Cell ROIs are then skeletonized (Fig. 3I), and either bodies or nucleus is removed from their structure, depending on chosen parameters.
Analysis
An image is generated from the base image, cell, nuclei, body ROI, and the skeleton, both for each field of view (FOV; Fig. 3J) and for each cell (Fig. 3K), as a verification mean. Then, for each cell, data, including area, shape, and others, are extracted from each ROI and from the skeleton, from which the longest shortest path, number of branches, and other parameters will be saved into the summary .csv file, while the values for each branch is saved for the single cell analysis .csv files.

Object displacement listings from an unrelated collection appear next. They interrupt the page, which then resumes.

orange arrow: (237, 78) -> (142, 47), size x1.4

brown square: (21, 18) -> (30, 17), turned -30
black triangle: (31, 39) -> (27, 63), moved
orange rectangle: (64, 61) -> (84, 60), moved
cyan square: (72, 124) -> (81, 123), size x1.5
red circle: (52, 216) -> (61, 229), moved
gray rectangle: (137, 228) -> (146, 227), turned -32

Once this field of view analysis is complete, the images are closed, and the next pair of images is opened. The summary .csv is kept and amended for each image, until the condition is over. Finally, all output (images, tables, RoiManager) are closed or reset, and the analysis for the next condition begins, until all conditions have been completed or the condition specified by the operator has been reached.
“Test_filter” description
If selected in the main menu and started, CABaNe will carry on with the “test_filter” operation. It is used to test chosen parameters on cell, nucleus, and body detection. It follows the same step as the analysis seen in Figure 3, up to step G, but without saving the ROIs. The workflow of this operation is presented in Figure 4A. After splitting the global cytoskeleton shape, nucleus, and body, an image is created by merging and coloring the base image (black and white), the nucleus (blue), as well as the detected contour of cytoskeleton (red), body (yellow) and nucleus (green). All images, with the merging, is then displayed, as in the example presented in Figure 4B. The operator can check the selected parameter and click “OK” in the explanatory window, presented in Figure 4C, at which point the macro will revert to batch mode and close all images. As many images per condition will be tested as selected, until the end of the conditions. The macro will then loop back to the main menu, for the user to change parameters if necessary, or to start the main analysis.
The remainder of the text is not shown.